BEGIN Data listing

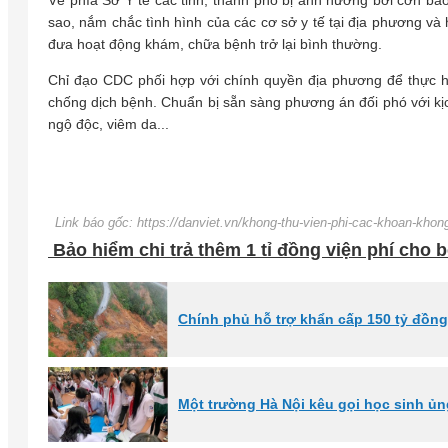
Về phía Sở Y tế các tỉnh, thành phố bị ảnh hưởng bởi cơn bã
sao, nắm chắc tình hình của các cơ sở y tế tại địa phương và
đưa hoạt động khám, chữa bệnh trở lại bình thường.
Chỉ đạo CDC phối hợp với chính quyền địa phương để thực hi
chống dịch bệnh. Chuẩn bị sẵn sàng phương án đối phó với kị
ngộ độc, viêm da...
Link báo gốc: https://danviet.vn/khong-thu-vien-phi-cac-khoan-kh
Bảo hiểm chi trả thêm 1 tỉ đồng viện phí cho
Chính phủ hỗ trợ khẩn cấp 150 tỷ đồng 
Một trường Hà Nội kêu gọi học sinh ủng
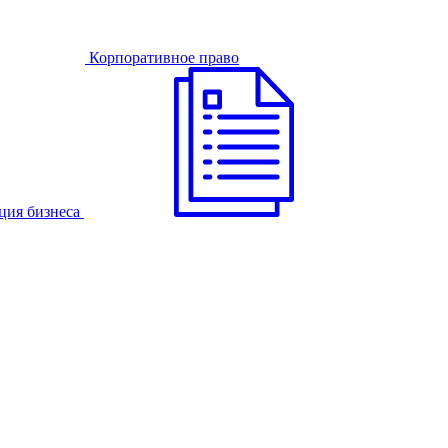
Корпоративное право
ция бизнеса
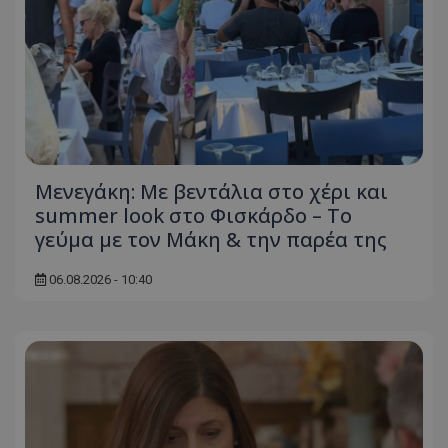
Μενεγάκη: Με βεντάλια στο χέρι και
summer look στο Φισκάρδο – Το
γεύμα με τον Μάκη & την παρέα της
06.08.2026 - 10:40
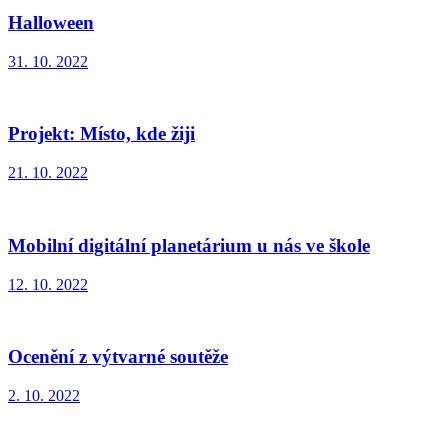
Halloween
31. 10. 2022
Projekt: Místo, kde žiji
21. 10. 2022
Mobilní digitální planetárium u nás ve škole
12. 10. 2022
Ocenění z výtvarné soutěže
2. 10. 2022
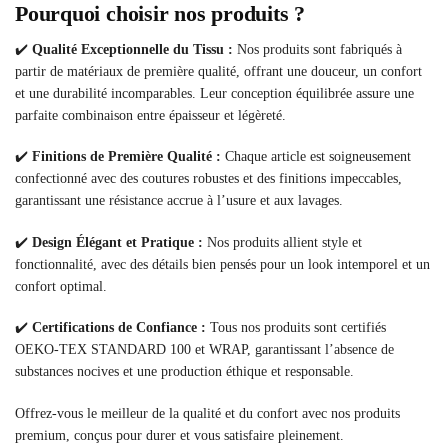
Pourquoi choisir nos produits ?
✔️
Qualité Exceptionnelle du Tissu :
Nos produits sont fabriqués à
partir de matériaux de première qualité, offrant une douceur, un confort
et une durabilité incomparables. Leur conception équilibrée assure une
parfaite combinaison entre épaisseur et légèreté.
✔️
Finitions de Première Qualité :
Chaque article est soigneusement
confectionné avec des coutures robustes et des finitions impeccables,
garantissant une résistance accrue à l’usure et aux lavages.
✔️
Design Élégant et Pratique :
Nos produits allient style et
fonctionnalité, avec des détails bien pensés pour un look intemporel et un
confort optimal.
✔️
Certifications de Confiance :
Tous nos produits sont certifiés
OEKO-TEX STANDARD 100 et WRAP, garantissant l’absence de
substances nocives et une production éthique et responsable.
Offrez-vous le meilleur de la qualité et du confort avec nos produits
premium, conçus pour durer et vous satisfaire pleinement.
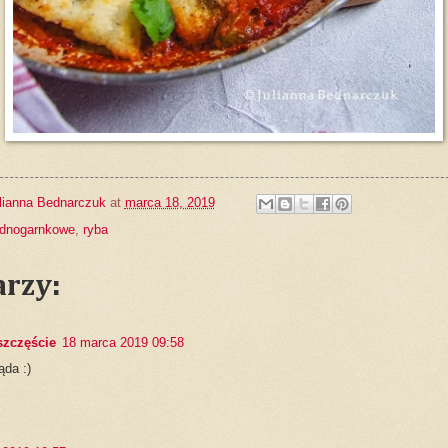
lianna Bednarczuk
at
marca 18, 2019
ednogarnkowe
,
ryba
rzy:
zczęście
18 marca 2019 09:58
ąda :)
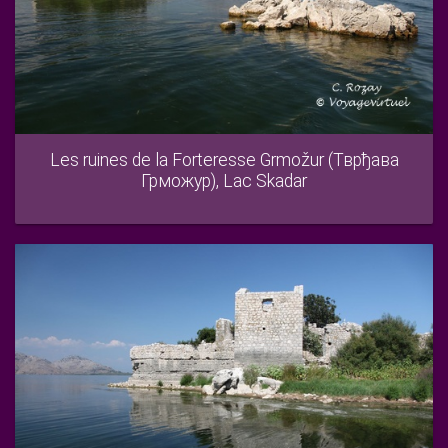
Les ruines de la Forteresse Grmožur (Тврђава
Грможур), Lac Skadar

END Data listing

Exactly the lines from the one containing "confectionné avec des" through the end of the data above: repeat those, both ends included, and nothing else. Skip the pictures.

confectionné avec des coutures robustes et des finitions impeccables,
garantissant une résistance accrue à l’usure et aux lavages.
✔️
Design Élégant et Pratique :
Nos produits allient style et
fonctionnalité, avec des détails bien pensés pour un look intemporel et un
confort optimal.
✔️
Certifications de Confiance :
Tous nos produits sont certifiés
OEKO-TEX STANDARD 100 et WRAP, garantissant l’absence de
substances nocives et une production éthique et responsable.
Offrez-vous le meilleur de la qualité et du confort avec nos produits
premium, conçus pour durer et vous satisfaire pleinement.
lianna Bednarczuk
at
marca 18, 2019
ednogarnkowe
,
ryba
rzy:
zczęście
18 marca 2019 09:58
ąda :)
Les ruines de la Forteresse Grmožur (Тврђава
Грможур), Lac Skadar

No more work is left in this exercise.